A vandalism spree in North Vancouver has damaged transformers and resulted in power outages, oil spills, and in one case, a fire, BC Hydro says.

'If somebody is cutting into the side of these pieces of equipment, you're opening up Pandora's box'

A cut is visible on a pad-mounted transformer in North Vancouver. BC Hydro says it believes one person is behind the vandalism of four transformers since April. (BC Hydro)

A vandalism spree in North Vancouver has damaged transformers and resulted in power outages, oil spills, and in one case, a fire, BC Hydro says.

At least four pad-mounted transformers have been vandalized since April in the Mount Seymour and Parkgate areas, the utility company said Wednesday.

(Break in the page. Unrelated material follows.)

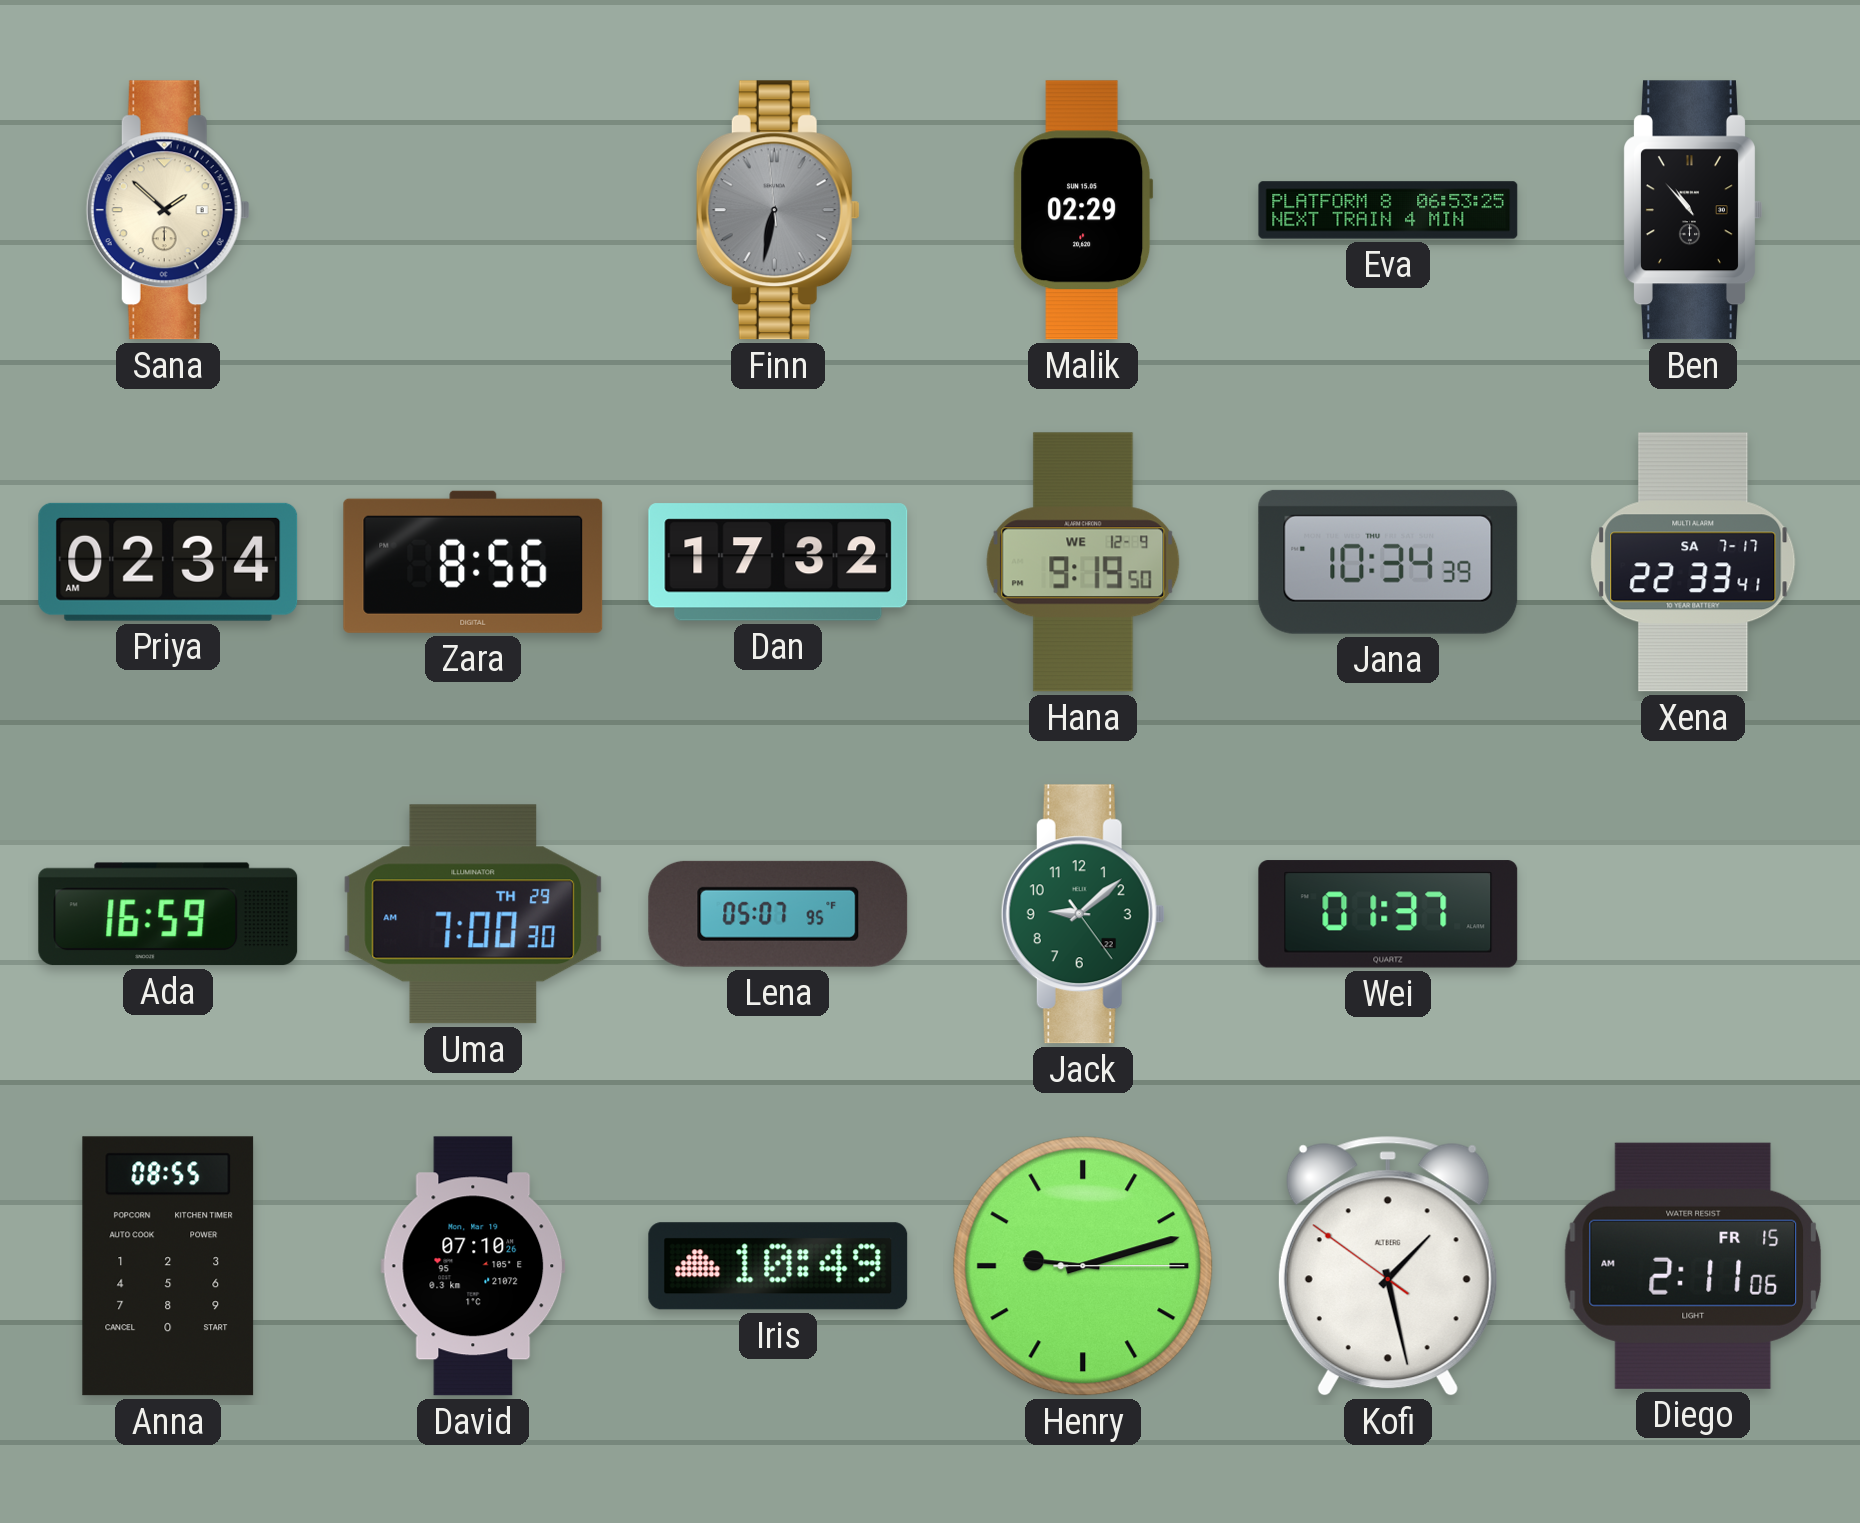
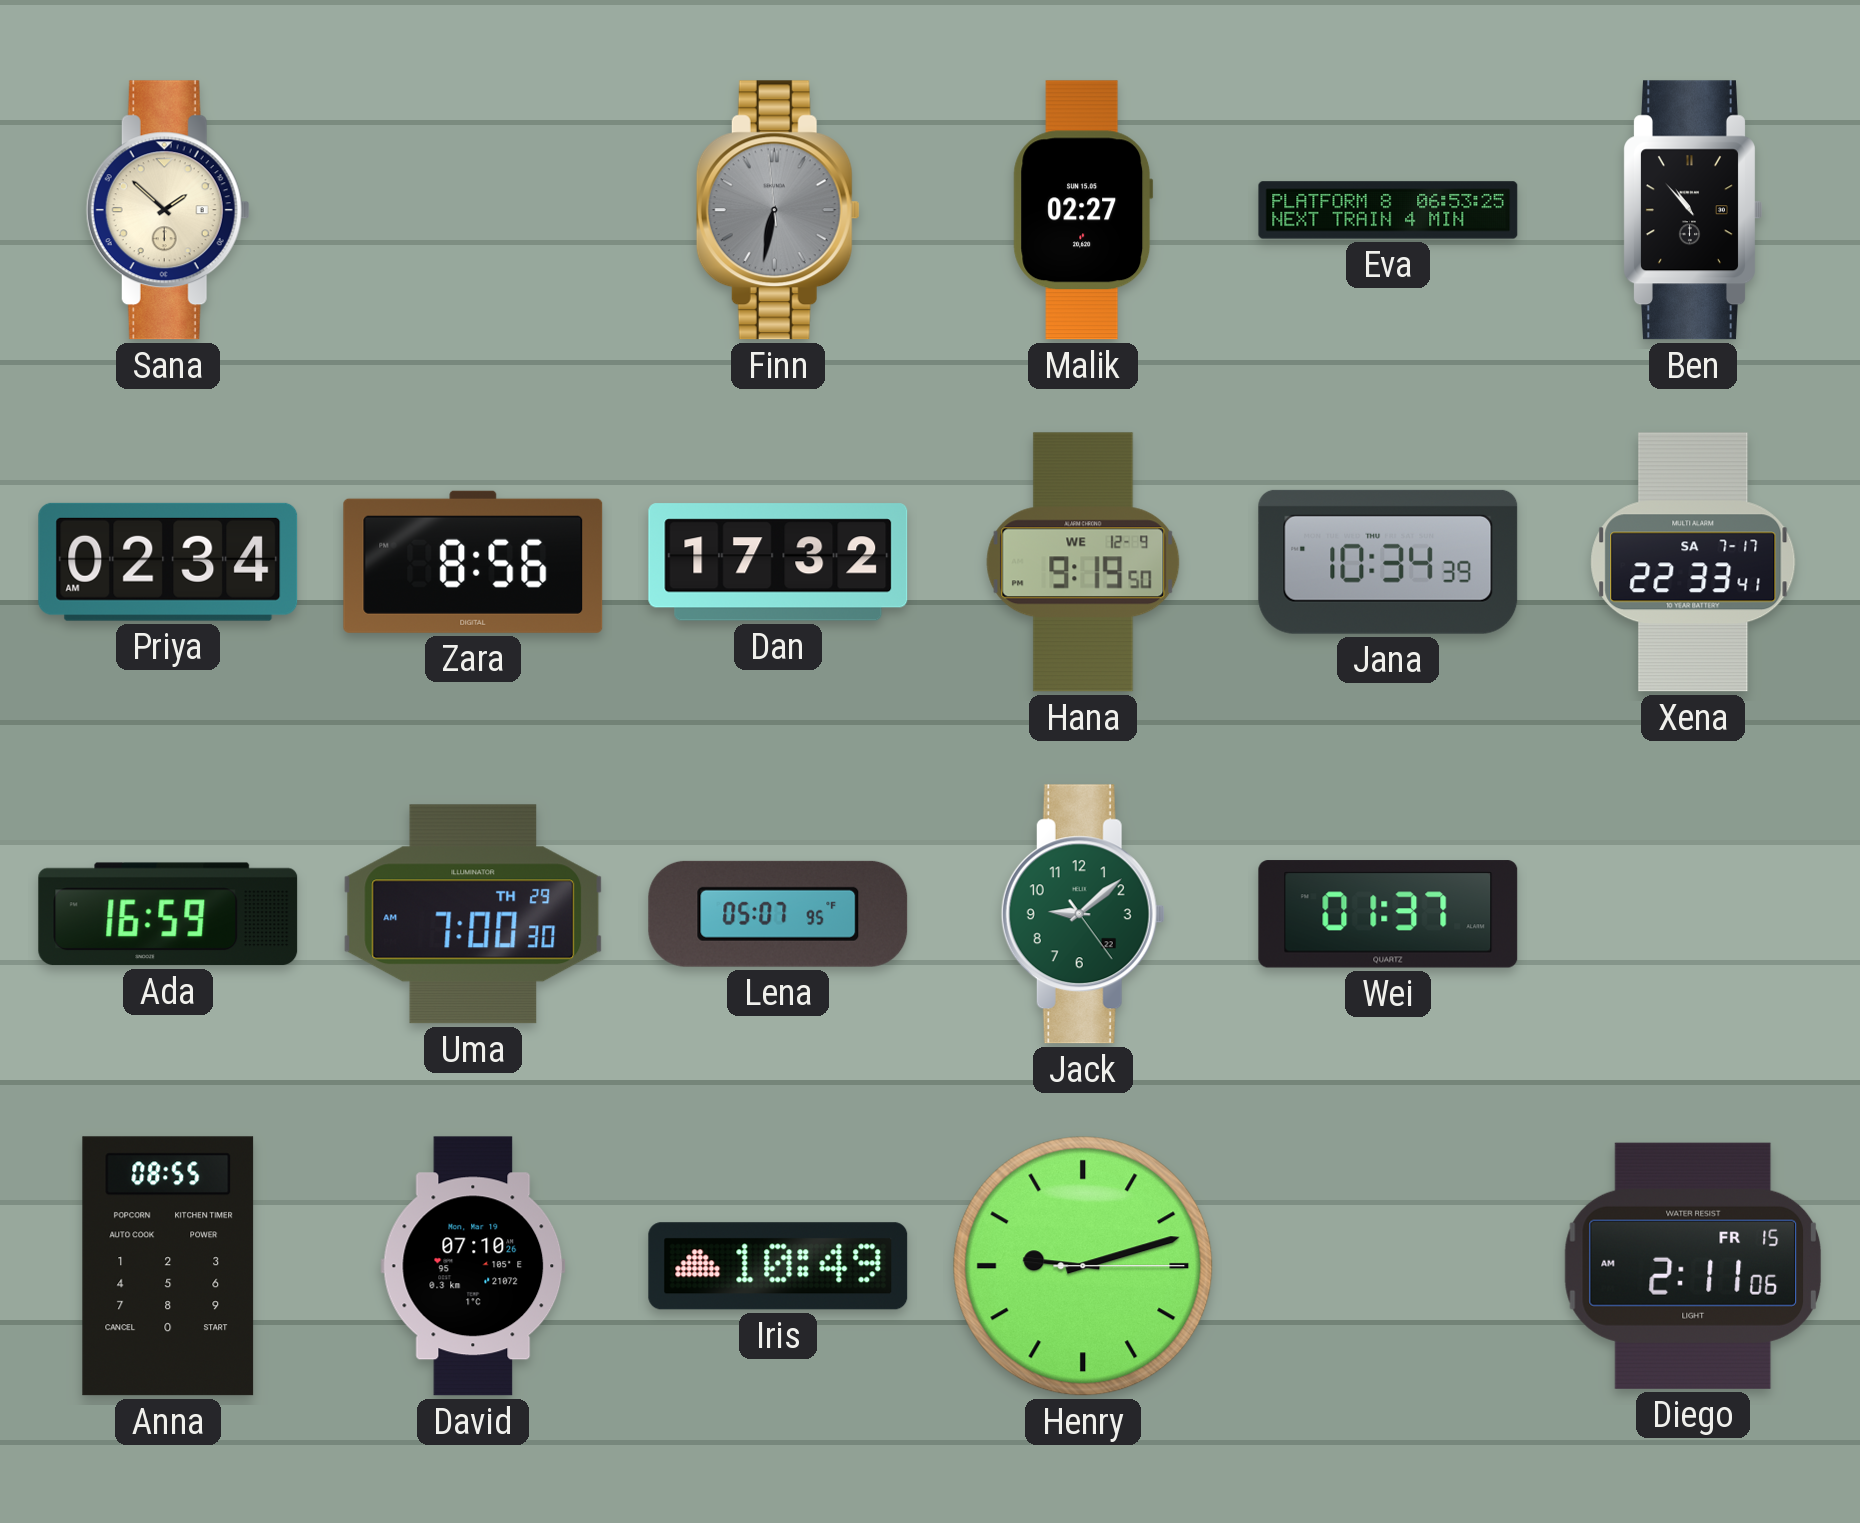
Malik: 02:29 -> 02:27
Kofi: 1:27 -> none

The green, ground-level transformers provide electricity to houses. They all had "deliberate" cuts made to them and one had holes drilled in it. 

Due to the proximity and similarity in each incident, one person is believed to be responsible for all of the damage — which is estimated at $150,000.

It's not known why someone would cut into the transformers, but BC Hydro says nothing was stolen from the boxes during the vandalism.

"If somebody is cutting into the side of these pieces of equipment, you're opening up Pandora's box," said Jonathan Knowles, public safety lead at BC Hydro.

"There are so many things that can go wrong. It's so dangerous. You could create a grass fire. It's just not a good situation."

Power outages, oil spills

All of the vandalized transformers are along the edge of the Northlands Golf Course. The damage happened on April 2 and 24, May 1 and July 2. Power outages from the incidents affected up to 185 customers. 

Cutting into a transformer is an incredibly dangerous thing to do, Knowles said.

The transformers have about 12,500 volts of electricity, he said. Turning on a light in your house, for example, uses just 125 volts of electricity. 

Aside from the risk of electrocution, cutting into the metal cover can release up to 1,000 litres of mineral oil that cools the equipment inside.

There are so many things that can go wrong. It's so dangerous. You could create a grass fire. It's just not a good situation.- Jonathan Knowles

If the oil leaks out, the equipment should shut down. If it doesn't, Knowles said it can overheat and explode or catch fire — which happened in one case.

Knowles said the RCMP are now looking into the incidents and BC Hydro is being "vigilant" with security. 

"It's completely beyond me why someone would commit such a dangerous act," Knowles said.

"It's a danger to them, a danger to the public."